* _Problem description_:
List each line of the data in which the string "updated" appears.

Structured page parsing data

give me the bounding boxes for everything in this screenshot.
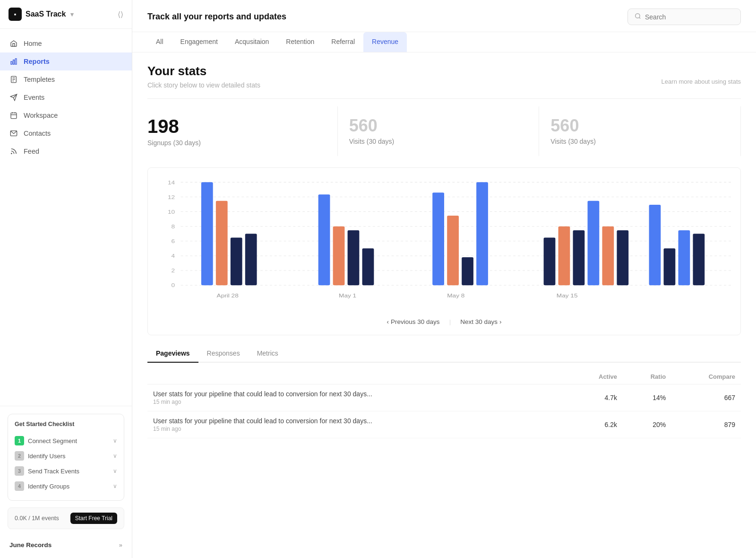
main-content: Track all your reports and updates All E… xyxy=(132,0,756,558)
col-header-description xyxy=(147,369,568,384)
sidebar-item-reports[interactable]: Reports xyxy=(0,52,132,70)
col-header-ratio: Ratio xyxy=(623,369,671,384)
table-tab-pageviews[interactable]: Pageviews xyxy=(147,345,198,363)
sidebar-workspace-row[interactable]: June Records » xyxy=(8,536,124,550)
row-2-compare: 879 xyxy=(671,411,741,438)
checklist-item-4[interactable]: 4 Identify Groups ∨ xyxy=(15,479,117,494)
sidebar-item-feed[interactable]: Feed xyxy=(0,142,132,160)
search-box[interactable] xyxy=(627,9,741,25)
sidebar-item-contacts[interactable]: Contacts xyxy=(0,124,132,142)
svg-rect-39 xyxy=(333,227,345,285)
sidebar-logo[interactable]: ▪ SaaS Track ▾ xyxy=(9,8,74,21)
svg-rect-52 xyxy=(588,201,600,285)
next-period-button[interactable]: Next 30 days › xyxy=(453,315,509,328)
visits1-label: Visits (30 days) xyxy=(349,138,528,145)
stats-link[interactable]: Learn more about using stats xyxy=(662,78,741,85)
col-header-active: Active xyxy=(568,369,623,384)
visits2-number: 560 xyxy=(550,116,729,136)
svg-rect-45 xyxy=(462,257,473,285)
tab-all[interactable]: All xyxy=(147,32,172,52)
svg-rect-58 xyxy=(693,234,704,285)
visits1-number: 560 xyxy=(349,116,528,136)
stats-cards: 198 Signups (30 days) 560 Visits (30 day… xyxy=(147,106,741,156)
svg-text:May 8: May 8 xyxy=(447,293,464,299)
svg-rect-54 xyxy=(617,230,628,285)
checklist-item-3[interactable]: 3 Send Track Events ∨ xyxy=(15,463,117,479)
events-usage-bar[interactable]: 0.0K / 1M events Start Free Trial xyxy=(8,507,124,529)
checklist-num-3: 3 xyxy=(15,466,24,476)
svg-text:4: 4 xyxy=(172,253,175,259)
tab-referral[interactable]: Referral xyxy=(323,32,363,52)
sidebar-item-templates[interactable]: Templetes xyxy=(0,70,132,88)
app-dropdown-icon[interactable]: ▾ xyxy=(70,11,74,18)
svg-text:14: 14 xyxy=(168,180,175,186)
svg-rect-2 xyxy=(15,59,17,64)
checklist-num-2: 2 xyxy=(15,451,24,461)
checklist-label-1: Connect Segment xyxy=(28,437,77,445)
tab-acquisition[interactable]: Acqusitaion xyxy=(226,32,277,52)
stat-card-signups: 198 Signups (30 days) xyxy=(147,106,338,156)
sidebar-collapse-button[interactable]: ⟨⟩ xyxy=(118,10,123,19)
svg-rect-33 xyxy=(201,182,213,285)
search-icon xyxy=(635,13,641,21)
page-title: Track all your reports and updates xyxy=(147,12,286,22)
checklist-label-4: Identify Groups xyxy=(28,483,69,490)
svg-line-16 xyxy=(639,17,641,19)
stat-card-visits-2: 560 Visits (30 days) xyxy=(539,106,741,156)
row-1-description: User stats for your pipeline that could … xyxy=(147,384,568,411)
checklist-title: Get Started Checklist xyxy=(15,421,117,427)
search-input[interactable] xyxy=(645,13,734,21)
sidebar-item-workspace[interactable]: Workspace xyxy=(0,106,132,124)
file-icon xyxy=(9,75,18,84)
svg-rect-56 xyxy=(664,248,676,285)
data-table: Active Ratio Compare User stats for your… xyxy=(147,369,741,438)
chevron-down-icon-2: ∨ xyxy=(113,453,117,459)
sidebar-item-home-label: Home xyxy=(24,40,42,47)
checklist-label-3: Send Track Events xyxy=(28,468,79,475)
tab-revenue[interactable]: Revenue xyxy=(363,32,407,52)
svg-text:May 1: May 1 xyxy=(339,293,356,299)
svg-text:0: 0 xyxy=(172,282,175,288)
app-name: SaaS Track xyxy=(26,10,66,18)
row-2-ratio: 20% xyxy=(623,411,671,438)
logo-icon: ▪ xyxy=(9,8,22,21)
svg-rect-47 xyxy=(476,182,488,285)
tab-engagement[interactable]: Engagement xyxy=(172,32,226,52)
table-tab-responses[interactable]: Responses xyxy=(198,345,249,363)
table-tab-metrics[interactable]: Metrics xyxy=(249,345,287,363)
start-free-trial-button[interactable]: Start Free Trial xyxy=(70,513,117,524)
svg-text:2: 2 xyxy=(172,268,175,274)
workspace-label: June Records xyxy=(9,541,52,549)
svg-rect-40 xyxy=(348,230,360,285)
chevron-down-icon-4: ∨ xyxy=(113,483,117,489)
svg-point-15 xyxy=(636,14,640,18)
checklist-item-1[interactable]: 1 Connect Segment ∨ xyxy=(15,433,117,448)
mail-icon xyxy=(9,129,18,138)
sidebar-item-home[interactable]: Home xyxy=(0,35,132,52)
content-area: Your stats Click story below to view det… xyxy=(132,52,756,558)
sidebar-header: ▪ SaaS Track ▾ ⟨⟩ xyxy=(0,0,132,29)
home-icon xyxy=(9,39,18,48)
table-section: Pageviews Responses Metrics Active Ratio… xyxy=(147,345,741,438)
svg-rect-44 xyxy=(447,216,459,285)
svg-rect-35 xyxy=(231,238,242,286)
checklist-label-2: Identify Users xyxy=(28,453,65,460)
table-tabs: Pageviews Responses Metrics xyxy=(147,345,741,363)
checklist-item-2[interactable]: 2 Identify Users ∨ xyxy=(15,448,117,463)
events-usage-text: 0.0K / 1M events xyxy=(15,515,59,522)
row-2-active: 6.2k xyxy=(568,411,623,438)
svg-rect-9 xyxy=(11,113,17,119)
prev-period-button[interactable]: ‹ Previous 30 days xyxy=(379,315,447,328)
svg-rect-36 xyxy=(245,234,257,285)
calendar-icon xyxy=(9,111,18,120)
signups-label: Signups (30 days) xyxy=(147,139,326,147)
sidebar-item-templates-label: Templetes xyxy=(24,76,55,83)
svg-rect-55 xyxy=(649,205,661,285)
svg-text:6: 6 xyxy=(172,238,175,244)
chart-nav: ‹ Previous 30 days | Next 30 days › xyxy=(157,310,731,330)
sidebar-item-events[interactable]: Events xyxy=(0,88,132,106)
chevron-left-icon: ‹ xyxy=(387,318,389,325)
chart-nav-divider: | xyxy=(449,318,451,325)
stats-divider xyxy=(147,98,741,99)
tab-retention[interactable]: Retention xyxy=(277,32,323,52)
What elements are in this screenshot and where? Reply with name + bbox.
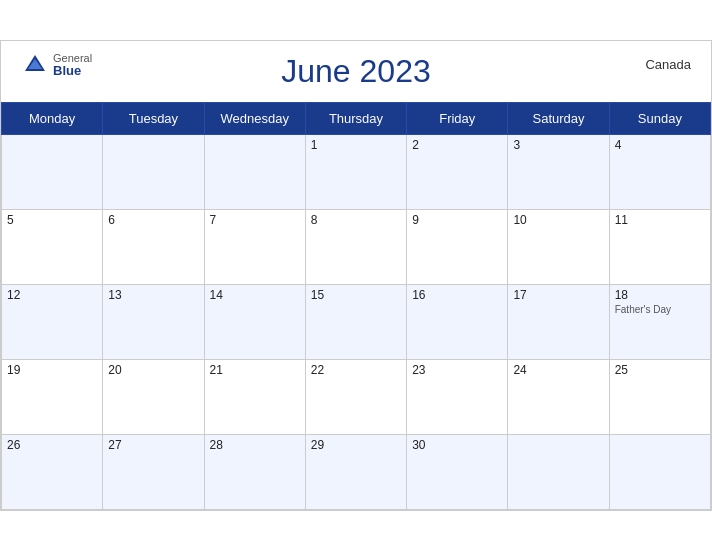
holiday-label: Father's Day: [615, 304, 705, 315]
calendar-cell: 14: [204, 284, 305, 359]
calendar-cell: 12: [2, 284, 103, 359]
calendar-cell: 10: [508, 209, 609, 284]
logo: General Blue: [21, 51, 92, 79]
week-row-1: 1234: [2, 134, 711, 209]
day-number: 23: [412, 363, 502, 377]
calendar-cell: 6: [103, 209, 204, 284]
logo-general: General: [53, 53, 92, 64]
header-saturday: Saturday: [508, 102, 609, 134]
day-number: 2: [412, 138, 502, 152]
calendar-cell: 30: [407, 434, 508, 509]
day-number: 26: [7, 438, 97, 452]
calendar-cell: 27: [103, 434, 204, 509]
week-row-4: 19202122232425: [2, 359, 711, 434]
header-wednesday: Wednesday: [204, 102, 305, 134]
header-friday: Friday: [407, 102, 508, 134]
calendar-cell: 29: [305, 434, 406, 509]
calendar-cell: 17: [508, 284, 609, 359]
calendar-cell: 4: [609, 134, 710, 209]
calendar-cell: [508, 434, 609, 509]
day-number: 14: [210, 288, 300, 302]
calendar-cell: 25: [609, 359, 710, 434]
day-number: 6: [108, 213, 198, 227]
day-number: 4: [615, 138, 705, 152]
day-number: 29: [311, 438, 401, 452]
header-monday: Monday: [2, 102, 103, 134]
day-number: 19: [7, 363, 97, 377]
calendar-cell: [103, 134, 204, 209]
logo-blue: Blue: [53, 64, 92, 77]
calendar-cell: 11: [609, 209, 710, 284]
country-label: Canada: [645, 57, 691, 72]
calendar-cell: 26: [2, 434, 103, 509]
calendar-cell: 15: [305, 284, 406, 359]
calendar-table: Monday Tuesday Wednesday Thursday Friday…: [1, 102, 711, 510]
calendar-cell: 23: [407, 359, 508, 434]
calendar-cell: 28: [204, 434, 305, 509]
day-number: 3: [513, 138, 603, 152]
calendar-cell: 21: [204, 359, 305, 434]
day-number: 10: [513, 213, 603, 227]
day-number: 24: [513, 363, 603, 377]
logo-text: General Blue: [53, 53, 92, 77]
calendar-cell: [204, 134, 305, 209]
calendar-cell: 8: [305, 209, 406, 284]
day-number: 8: [311, 213, 401, 227]
header-tuesday: Tuesday: [103, 102, 204, 134]
header-thursday: Thursday: [305, 102, 406, 134]
logo-icon: [21, 51, 49, 79]
calendar-cell: [609, 434, 710, 509]
day-number: 12: [7, 288, 97, 302]
day-number: 30: [412, 438, 502, 452]
day-number: 22: [311, 363, 401, 377]
calendar-cell: 7: [204, 209, 305, 284]
calendar-cell: [2, 134, 103, 209]
day-number: 1: [311, 138, 401, 152]
calendar-header: General Blue June 2023 Canada: [1, 41, 711, 102]
calendar-cell: 16: [407, 284, 508, 359]
day-number: 21: [210, 363, 300, 377]
calendar-cell: 9: [407, 209, 508, 284]
day-number: 16: [412, 288, 502, 302]
calendar-cell: 22: [305, 359, 406, 434]
calendar-cell: 13: [103, 284, 204, 359]
day-number: 27: [108, 438, 198, 452]
calendar-cell: 20: [103, 359, 204, 434]
calendar-cell: 5: [2, 209, 103, 284]
day-number: 15: [311, 288, 401, 302]
calendar-cell: 1: [305, 134, 406, 209]
day-number: 9: [412, 213, 502, 227]
calendar-cell: 19: [2, 359, 103, 434]
day-number: 18: [615, 288, 705, 302]
day-number: 11: [615, 213, 705, 227]
calendar-cell: 3: [508, 134, 609, 209]
calendar-cell: 24: [508, 359, 609, 434]
calendar-cell: 18Father's Day: [609, 284, 710, 359]
day-number: 13: [108, 288, 198, 302]
weekday-header-row: Monday Tuesday Wednesday Thursday Friday…: [2, 102, 711, 134]
day-number: 20: [108, 363, 198, 377]
week-row-3: 12131415161718Father's Day: [2, 284, 711, 359]
calendar-cell: 2: [407, 134, 508, 209]
day-number: 28: [210, 438, 300, 452]
day-number: 25: [615, 363, 705, 377]
calendar-title: June 2023: [281, 53, 430, 90]
calendar: General Blue June 2023 Canada Monday Tue…: [0, 40, 712, 511]
header-sunday: Sunday: [609, 102, 710, 134]
day-number: 7: [210, 213, 300, 227]
week-row-5: 2627282930: [2, 434, 711, 509]
week-row-2: 567891011: [2, 209, 711, 284]
day-number: 17: [513, 288, 603, 302]
day-number: 5: [7, 213, 97, 227]
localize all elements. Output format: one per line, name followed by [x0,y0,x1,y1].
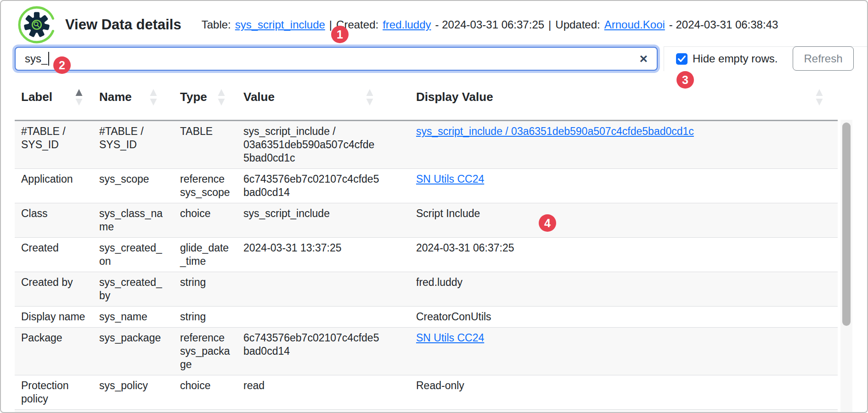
display-value-text: Read-only [416,380,464,391]
cell-value: read [237,375,410,409]
display-value-link[interactable]: SN Utils CC24 [416,332,484,344]
meta-separator: | [329,18,332,31]
table-row: Createdsys_created_onglide_date_time2024… [15,238,838,272]
cell-value: 6c743576eb7c02107c4cfde5bad0cd14 [237,169,410,203]
sort-icon[interactable] [149,89,158,106]
table-row: Protection policysys_policychoicereadRea… [15,375,838,410]
cell-name: script [93,410,174,413]
refresh-button[interactable]: Refresh [793,46,854,71]
table-row: Display namesys_namestringCreatorConUtil… [15,307,838,328]
cell-label: Created [15,238,93,272]
cell-display-value: 2024-03-31 06:37:25 [410,238,838,272]
column-header-label: Name [99,90,132,104]
cell-label: Display name [15,307,93,327]
cell-name: sys_created_by [93,272,174,306]
table-row: Classsys_class_namechoicesys_script_incl… [15,203,838,238]
column-header-label: Value [243,90,275,104]
column-header-name[interactable]: Name [93,74,174,120]
cell-name: #TABLE / SYS_ID [93,121,174,168]
column-header-value[interactable]: Value [237,74,410,120]
table-label: Table: [202,18,231,31]
table-row: Applicationsys_scopereference sys_scope6… [15,169,838,203]
table-row: #TABLE / SYS_ID#TABLE / SYS_IDTABLEsys_s… [15,121,838,169]
cell-display-value: Read-only [410,375,838,409]
sort-icon[interactable] [217,89,226,106]
table-header-row: LabelNameTypeValueDisplay Value [15,74,838,120]
view-data-details-window: { "colors": { "annotation_red": "#e84150… [0,0,868,413]
cell-name: sys_created_on [93,238,174,272]
cell-value: sys_script_include [237,203,410,237]
sort-icon[interactable] [365,89,374,106]
cell-type: reference sys_scope [174,169,237,203]
cell-name: sys_name [93,307,174,327]
updated-label: Updated: [555,18,600,31]
cell-display-value: SN Utils CC24 [410,328,838,375]
column-header-label[interactable]: Label [15,74,93,120]
text-cursor [48,52,49,66]
annotation-badge-4: 4 [539,214,556,232]
cell-display-value: sys_script_include / 03a6351deb590a507c4… [410,121,838,168]
record-meta: Table: sys_script_include | Created: fre… [202,18,778,31]
cell-value [237,410,410,413]
cell-label: Created by [15,272,93,306]
checkmark-icon [678,56,686,62]
cell-value: 6c743576eb7c02107c4cfde5bad0cd14 [237,328,410,375]
created-user-link[interactable]: fred.luddy [383,18,431,31]
display-value-text: CreatorConUtils [416,311,491,323]
display-value-text: Script Include [416,207,480,219]
cell-display-value: SN Utils CC24 [410,169,838,203]
cell-label: Protection policy [15,375,93,409]
cell-name: sys_package [93,328,174,375]
table-row: Scriptscriptscript_plainvar CreatorConUt… [15,410,838,413]
search-input[interactable]: sys_ × [15,47,658,71]
display-value-link[interactable]: SN Utils CC24 [416,173,484,185]
cell-display-value: Script Include [410,203,838,237]
column-header-type[interactable]: Type [174,74,237,120]
cell-name: sys_class_name [93,203,174,237]
annotation-badge-1: 1 [331,26,349,43]
cell-type: choice [174,375,237,409]
cell-label: Application [15,169,93,203]
cell-type: TABLE [174,121,237,168]
display-value-text: fred.luddy [416,276,462,288]
sn-utils-gear-icon [17,6,56,44]
column-header-label: Label [21,90,52,104]
sort-icon[interactable] [74,89,84,106]
display-value-link[interactable]: sys_script_include / 03a6351deb590a507c4… [416,125,694,137]
cell-name: sys_scope [93,169,174,203]
column-header-label: Type [180,90,207,104]
hide-empty-rows-control: Hide empty rows. [676,47,778,71]
cell-value: sys_script_include / 03a6351deb590a507c4… [237,121,410,168]
column-header-display-value[interactable]: Display Value [410,74,838,120]
hide-empty-checkbox[interactable] [676,53,688,65]
table-body: #TABLE / SYS_ID#TABLE / SYS_IDTABLEsys_s… [15,120,838,413]
annotation-badge-2: 2 [53,56,71,74]
cell-display-value: var CreatorConUtils = Class.create(); [410,410,838,413]
column-header-label: Display Value [416,90,493,104]
cell-display-value: fred.luddy [410,272,838,306]
table-link[interactable]: sys_script_include [235,18,325,31]
cell-label: Package [15,328,93,375]
cell-label: Class [15,203,93,237]
cell-name: sys_policy [93,375,174,409]
cell-value: 2024-03-31 13:37:25 [237,238,410,272]
cell-type: reference sys_package [174,328,237,375]
created-timestamp: - 2024-03-31 06:37:25 [435,18,545,31]
cell-type: script_plain [174,410,237,413]
cell-value [237,272,410,306]
scrollbar-thumb[interactable] [842,123,851,326]
table-scrollbar[interactable] [840,120,852,413]
cell-value [237,307,410,327]
cell-label: Script [15,410,93,413]
hide-empty-label: Hide empty rows. [693,52,778,65]
updated-user-link[interactable]: Arnoud.Kooi [604,18,665,31]
meta-separator: | [548,18,551,31]
display-value-text: 2024-03-31 06:37:25 [416,242,514,254]
app-header: View Data details Table: sys_script_incl… [17,5,778,45]
table-row: Packagesys_packagereference sys_package6… [15,328,838,375]
clear-search-icon[interactable]: × [639,52,648,66]
cell-type: glide_date_time [174,238,237,272]
sort-icon[interactable] [815,89,824,106]
cell-label: #TABLE / SYS_ID [15,121,93,168]
updated-timestamp: - 2024-03-31 06:38:43 [669,18,778,31]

* _Solution_:
updated-label: Updated: [555,18,600,31]
updated-user-link[interactable]: Arnoud.Kooi [604,18,665,31]
updated-timestamp: - 2024-03-31 06:38:43 [669,18,778,31]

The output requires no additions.